Die Möglichkeit der App wird aktuell in der Politik diskutiert, von Datenschutzrechtlern überprüft und muss natürlich auch erst entwickelt werden. Linus Neumann, Sprecher des Chaos Computer Clubs, erklärt gegenüber den Tagesthemen, dass die technische Lösung der App recht einfach umzusetzen, der anonyme Austausch der Daten mit Bluetooth eine gute Lösung und der Ansatz, das Smartphone als Helfer zu nutzen, eine gute Idee sei.
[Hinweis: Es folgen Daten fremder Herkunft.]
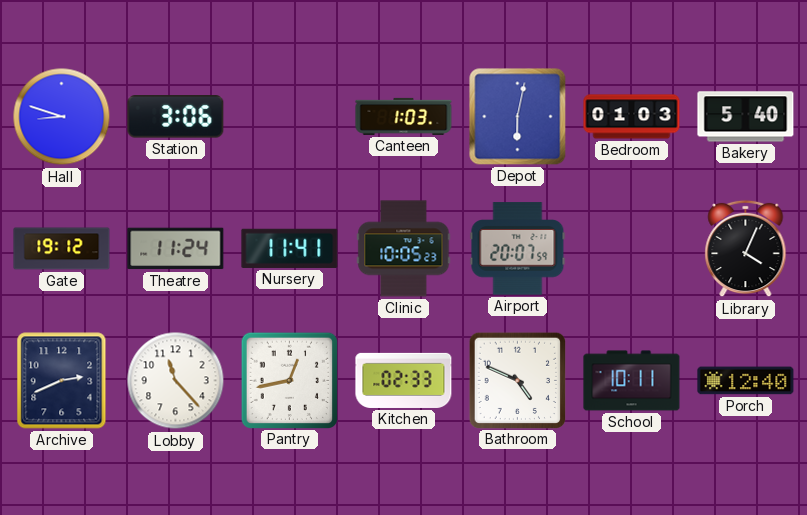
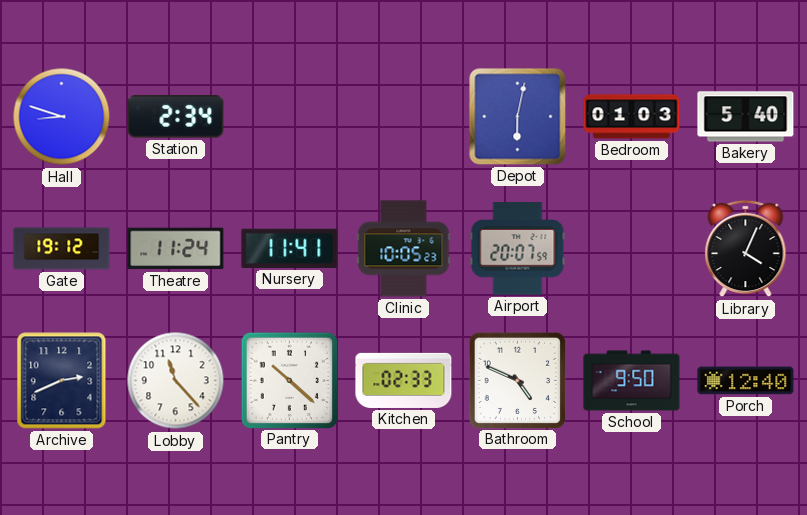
Station: 3:06 -> 2:34
Canteen: 1:03 -> none
Pantry: 12:43 -> 10:22
School: 10:11 -> 9:50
Erste Erfolge der Corona-App in anderen Ländern

Bereits in anderen Ländern, wie beispielsweise Singapur und Südkorea, hat der Einsatz der Corona-App seine Wirkung gezeigt und die Nachvollziehbarkeit von Infektionsketten vereinfacht. Im Unterschied dazu soll in Deutschland jedoch verstärkt auf die Freiwilligkeit und vor allem den Datenschutz geachtet werden.

Besonders wichtig ist also eine schnelle Entscheidung von Seiten der Politik und transparente Kommunikation über die Funktionsweise der App. Letztendlich hängt es jedoch an jedem Einzelnen, ob die App installiert wird oder nicht. Im Kampf gegen das Coronavirus jedoch könnte das ein gewaltiger Schritt sein.